:: Document structure recognition data ::
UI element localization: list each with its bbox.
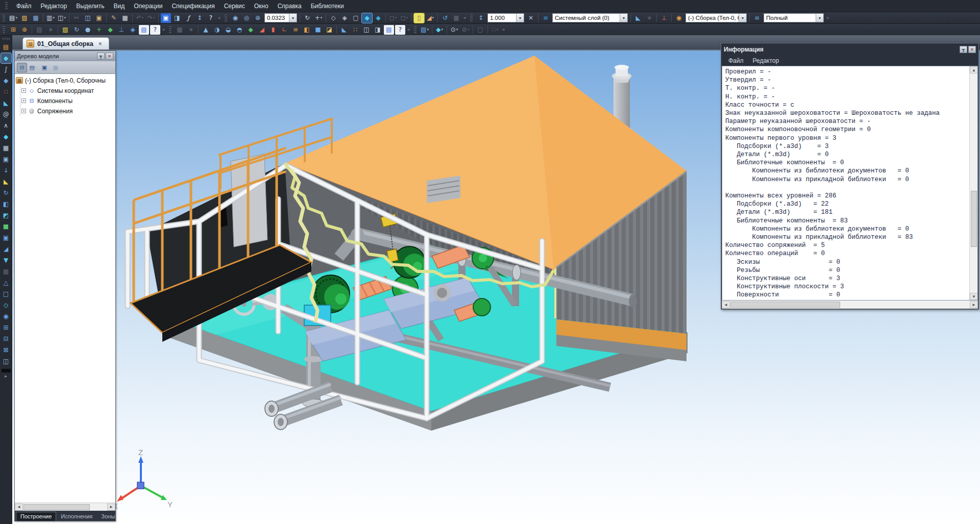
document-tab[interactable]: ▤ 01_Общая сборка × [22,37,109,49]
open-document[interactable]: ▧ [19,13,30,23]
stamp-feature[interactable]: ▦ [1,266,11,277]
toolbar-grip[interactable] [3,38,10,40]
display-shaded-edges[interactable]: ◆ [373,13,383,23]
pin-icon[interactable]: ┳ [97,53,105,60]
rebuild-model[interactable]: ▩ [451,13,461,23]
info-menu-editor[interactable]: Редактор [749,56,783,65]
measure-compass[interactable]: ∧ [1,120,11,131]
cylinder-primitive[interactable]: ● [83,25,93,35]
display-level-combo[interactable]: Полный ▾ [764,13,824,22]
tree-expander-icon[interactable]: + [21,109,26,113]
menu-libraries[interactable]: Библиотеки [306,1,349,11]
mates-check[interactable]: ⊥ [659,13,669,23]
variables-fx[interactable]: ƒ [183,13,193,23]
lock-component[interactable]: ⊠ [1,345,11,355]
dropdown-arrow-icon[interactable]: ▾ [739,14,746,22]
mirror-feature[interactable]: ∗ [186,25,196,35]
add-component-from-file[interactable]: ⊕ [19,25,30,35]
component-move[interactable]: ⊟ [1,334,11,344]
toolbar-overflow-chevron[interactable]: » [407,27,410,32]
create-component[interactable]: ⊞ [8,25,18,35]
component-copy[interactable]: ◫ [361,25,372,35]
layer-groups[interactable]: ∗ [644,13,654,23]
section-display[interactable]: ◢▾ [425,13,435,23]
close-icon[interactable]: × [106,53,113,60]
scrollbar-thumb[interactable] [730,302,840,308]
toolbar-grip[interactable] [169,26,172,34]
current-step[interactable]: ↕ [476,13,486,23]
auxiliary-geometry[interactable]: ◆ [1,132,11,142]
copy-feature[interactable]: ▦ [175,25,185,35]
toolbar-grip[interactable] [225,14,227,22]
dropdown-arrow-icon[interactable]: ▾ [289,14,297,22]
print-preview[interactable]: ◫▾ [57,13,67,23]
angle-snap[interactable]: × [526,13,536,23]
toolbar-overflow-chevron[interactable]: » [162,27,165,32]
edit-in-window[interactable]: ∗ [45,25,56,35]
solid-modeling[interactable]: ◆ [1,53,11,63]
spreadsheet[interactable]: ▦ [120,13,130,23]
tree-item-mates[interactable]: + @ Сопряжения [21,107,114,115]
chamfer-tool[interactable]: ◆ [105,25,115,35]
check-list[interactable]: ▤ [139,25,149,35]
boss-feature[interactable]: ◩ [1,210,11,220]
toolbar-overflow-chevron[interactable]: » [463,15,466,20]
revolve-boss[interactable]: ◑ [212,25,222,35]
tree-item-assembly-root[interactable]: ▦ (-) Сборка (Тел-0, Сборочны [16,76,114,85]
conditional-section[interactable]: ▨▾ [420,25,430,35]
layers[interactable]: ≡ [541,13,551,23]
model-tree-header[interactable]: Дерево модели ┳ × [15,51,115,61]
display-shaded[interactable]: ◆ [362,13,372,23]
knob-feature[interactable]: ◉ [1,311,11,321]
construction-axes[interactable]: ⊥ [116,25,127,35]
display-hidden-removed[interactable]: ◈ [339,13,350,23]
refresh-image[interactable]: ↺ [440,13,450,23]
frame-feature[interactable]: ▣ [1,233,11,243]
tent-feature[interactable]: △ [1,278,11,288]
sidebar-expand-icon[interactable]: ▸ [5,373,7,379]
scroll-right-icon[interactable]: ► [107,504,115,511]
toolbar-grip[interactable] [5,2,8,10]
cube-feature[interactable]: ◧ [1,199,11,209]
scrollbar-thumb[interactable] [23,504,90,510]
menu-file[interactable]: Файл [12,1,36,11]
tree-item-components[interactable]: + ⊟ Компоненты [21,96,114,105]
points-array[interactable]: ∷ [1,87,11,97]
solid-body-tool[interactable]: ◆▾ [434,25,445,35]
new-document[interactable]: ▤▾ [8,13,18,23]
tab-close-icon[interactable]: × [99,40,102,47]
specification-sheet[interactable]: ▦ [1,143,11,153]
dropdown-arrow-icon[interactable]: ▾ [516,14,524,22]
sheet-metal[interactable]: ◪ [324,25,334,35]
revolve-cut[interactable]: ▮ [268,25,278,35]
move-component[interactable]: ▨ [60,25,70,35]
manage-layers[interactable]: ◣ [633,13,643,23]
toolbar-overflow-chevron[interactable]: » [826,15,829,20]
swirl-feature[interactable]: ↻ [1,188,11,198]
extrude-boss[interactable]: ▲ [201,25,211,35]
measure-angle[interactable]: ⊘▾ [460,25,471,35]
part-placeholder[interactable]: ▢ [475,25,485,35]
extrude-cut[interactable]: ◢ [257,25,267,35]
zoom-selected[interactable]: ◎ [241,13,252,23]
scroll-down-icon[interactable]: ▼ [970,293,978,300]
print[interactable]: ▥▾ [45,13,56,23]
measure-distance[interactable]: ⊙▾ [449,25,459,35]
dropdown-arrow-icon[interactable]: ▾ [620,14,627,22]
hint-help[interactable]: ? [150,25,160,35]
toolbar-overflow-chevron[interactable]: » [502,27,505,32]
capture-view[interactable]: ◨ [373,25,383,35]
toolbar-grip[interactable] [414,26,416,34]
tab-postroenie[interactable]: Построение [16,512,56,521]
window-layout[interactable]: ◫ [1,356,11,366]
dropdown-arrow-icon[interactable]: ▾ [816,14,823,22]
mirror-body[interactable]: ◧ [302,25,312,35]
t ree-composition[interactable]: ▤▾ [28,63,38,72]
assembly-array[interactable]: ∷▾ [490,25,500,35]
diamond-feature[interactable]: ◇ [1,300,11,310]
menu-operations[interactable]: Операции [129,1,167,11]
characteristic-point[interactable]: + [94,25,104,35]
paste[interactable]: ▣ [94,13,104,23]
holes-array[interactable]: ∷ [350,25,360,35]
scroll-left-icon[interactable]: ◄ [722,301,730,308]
---
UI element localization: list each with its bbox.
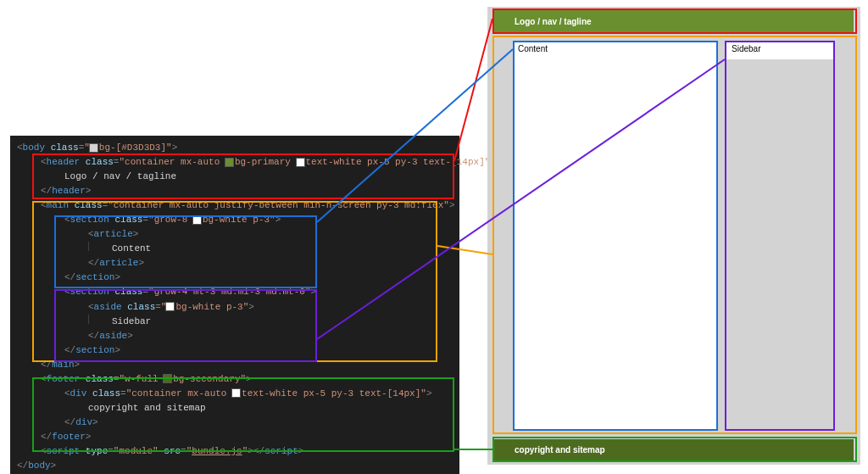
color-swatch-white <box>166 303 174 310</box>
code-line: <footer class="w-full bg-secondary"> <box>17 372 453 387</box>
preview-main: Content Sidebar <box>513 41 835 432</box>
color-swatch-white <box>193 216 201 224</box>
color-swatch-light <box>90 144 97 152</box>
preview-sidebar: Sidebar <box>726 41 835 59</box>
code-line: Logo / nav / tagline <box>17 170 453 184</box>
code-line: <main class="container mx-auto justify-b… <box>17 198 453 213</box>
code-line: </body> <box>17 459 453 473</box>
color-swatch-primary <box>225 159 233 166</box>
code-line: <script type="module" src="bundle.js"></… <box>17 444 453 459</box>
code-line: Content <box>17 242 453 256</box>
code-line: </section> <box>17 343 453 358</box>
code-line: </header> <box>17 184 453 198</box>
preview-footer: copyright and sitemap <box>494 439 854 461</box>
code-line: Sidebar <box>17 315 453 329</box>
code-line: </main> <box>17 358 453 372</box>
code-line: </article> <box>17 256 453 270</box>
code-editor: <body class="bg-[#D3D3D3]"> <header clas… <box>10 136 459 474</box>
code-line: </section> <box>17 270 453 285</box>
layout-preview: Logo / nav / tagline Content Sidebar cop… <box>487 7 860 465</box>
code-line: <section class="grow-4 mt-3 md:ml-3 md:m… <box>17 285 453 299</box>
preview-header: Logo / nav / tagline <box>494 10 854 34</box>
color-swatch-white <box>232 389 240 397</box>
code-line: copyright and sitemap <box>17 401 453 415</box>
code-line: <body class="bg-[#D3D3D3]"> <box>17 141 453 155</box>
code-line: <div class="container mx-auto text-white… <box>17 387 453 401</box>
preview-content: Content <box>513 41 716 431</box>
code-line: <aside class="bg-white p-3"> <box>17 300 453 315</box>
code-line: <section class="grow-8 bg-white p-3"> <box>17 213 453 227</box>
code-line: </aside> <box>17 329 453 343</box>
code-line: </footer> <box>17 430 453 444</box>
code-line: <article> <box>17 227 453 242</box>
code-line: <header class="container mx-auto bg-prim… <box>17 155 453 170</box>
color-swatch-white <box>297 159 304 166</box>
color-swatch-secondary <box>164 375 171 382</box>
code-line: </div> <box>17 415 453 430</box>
---
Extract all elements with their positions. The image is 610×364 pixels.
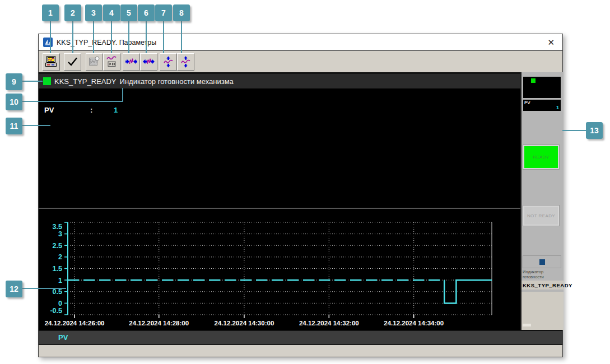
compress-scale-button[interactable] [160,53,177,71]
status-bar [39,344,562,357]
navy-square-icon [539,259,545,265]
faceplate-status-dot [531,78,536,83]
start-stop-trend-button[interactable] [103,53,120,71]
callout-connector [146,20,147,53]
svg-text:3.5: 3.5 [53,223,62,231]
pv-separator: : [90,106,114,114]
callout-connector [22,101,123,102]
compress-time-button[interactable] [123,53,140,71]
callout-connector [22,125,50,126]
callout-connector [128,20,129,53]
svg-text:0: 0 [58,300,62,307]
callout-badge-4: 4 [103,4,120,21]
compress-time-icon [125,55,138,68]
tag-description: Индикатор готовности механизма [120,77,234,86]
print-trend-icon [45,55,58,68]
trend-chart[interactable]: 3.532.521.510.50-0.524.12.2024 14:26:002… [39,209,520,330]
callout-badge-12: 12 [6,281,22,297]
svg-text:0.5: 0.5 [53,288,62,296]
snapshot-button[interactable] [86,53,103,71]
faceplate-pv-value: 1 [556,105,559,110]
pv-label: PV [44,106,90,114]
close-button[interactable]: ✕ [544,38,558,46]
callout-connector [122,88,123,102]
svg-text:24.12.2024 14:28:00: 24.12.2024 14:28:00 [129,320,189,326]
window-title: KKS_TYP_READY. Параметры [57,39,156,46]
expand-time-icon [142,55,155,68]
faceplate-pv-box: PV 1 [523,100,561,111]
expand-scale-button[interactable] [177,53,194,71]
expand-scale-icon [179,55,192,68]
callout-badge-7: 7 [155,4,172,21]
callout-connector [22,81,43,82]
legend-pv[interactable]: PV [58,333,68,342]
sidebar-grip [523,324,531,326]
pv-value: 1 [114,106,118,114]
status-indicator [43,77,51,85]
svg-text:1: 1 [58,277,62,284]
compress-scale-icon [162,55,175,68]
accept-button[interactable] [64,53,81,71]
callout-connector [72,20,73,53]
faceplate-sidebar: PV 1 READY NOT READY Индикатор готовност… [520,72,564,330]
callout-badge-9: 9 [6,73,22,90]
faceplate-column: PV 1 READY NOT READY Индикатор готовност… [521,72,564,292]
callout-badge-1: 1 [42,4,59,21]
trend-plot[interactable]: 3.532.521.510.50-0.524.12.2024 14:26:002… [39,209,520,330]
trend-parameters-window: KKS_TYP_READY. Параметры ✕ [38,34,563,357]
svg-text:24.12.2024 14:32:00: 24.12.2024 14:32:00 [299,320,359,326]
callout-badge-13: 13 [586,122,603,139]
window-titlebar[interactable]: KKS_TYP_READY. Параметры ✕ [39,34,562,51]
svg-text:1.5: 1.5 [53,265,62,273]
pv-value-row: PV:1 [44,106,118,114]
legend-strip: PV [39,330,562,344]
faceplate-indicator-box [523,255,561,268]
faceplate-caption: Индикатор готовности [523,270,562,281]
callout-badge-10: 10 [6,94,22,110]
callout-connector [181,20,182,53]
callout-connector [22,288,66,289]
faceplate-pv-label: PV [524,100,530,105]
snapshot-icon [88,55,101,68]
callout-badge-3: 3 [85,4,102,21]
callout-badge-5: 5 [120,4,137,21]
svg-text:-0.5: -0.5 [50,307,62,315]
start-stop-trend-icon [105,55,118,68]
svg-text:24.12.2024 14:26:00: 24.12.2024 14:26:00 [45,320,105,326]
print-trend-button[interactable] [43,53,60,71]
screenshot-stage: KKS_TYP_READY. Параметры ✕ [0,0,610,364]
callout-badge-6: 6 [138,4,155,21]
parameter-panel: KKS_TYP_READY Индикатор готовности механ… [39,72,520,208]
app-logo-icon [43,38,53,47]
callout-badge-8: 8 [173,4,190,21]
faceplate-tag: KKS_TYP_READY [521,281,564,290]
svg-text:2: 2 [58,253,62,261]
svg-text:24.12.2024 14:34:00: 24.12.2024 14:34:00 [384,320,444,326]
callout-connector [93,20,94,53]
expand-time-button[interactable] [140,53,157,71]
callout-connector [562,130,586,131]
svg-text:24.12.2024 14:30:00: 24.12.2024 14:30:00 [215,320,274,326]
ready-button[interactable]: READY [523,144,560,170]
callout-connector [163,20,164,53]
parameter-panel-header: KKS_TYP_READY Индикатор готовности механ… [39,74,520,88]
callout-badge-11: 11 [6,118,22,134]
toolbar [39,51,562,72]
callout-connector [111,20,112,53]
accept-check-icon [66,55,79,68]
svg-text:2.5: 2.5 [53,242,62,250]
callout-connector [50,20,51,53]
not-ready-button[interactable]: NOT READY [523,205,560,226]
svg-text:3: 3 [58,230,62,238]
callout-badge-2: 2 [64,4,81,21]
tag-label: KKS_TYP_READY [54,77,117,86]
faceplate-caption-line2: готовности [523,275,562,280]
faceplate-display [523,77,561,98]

:: Task prompt ::
Some lines in the data above may hold the word "snapshot". Say how many, with no other words.

:: Reply to the exercise ::
2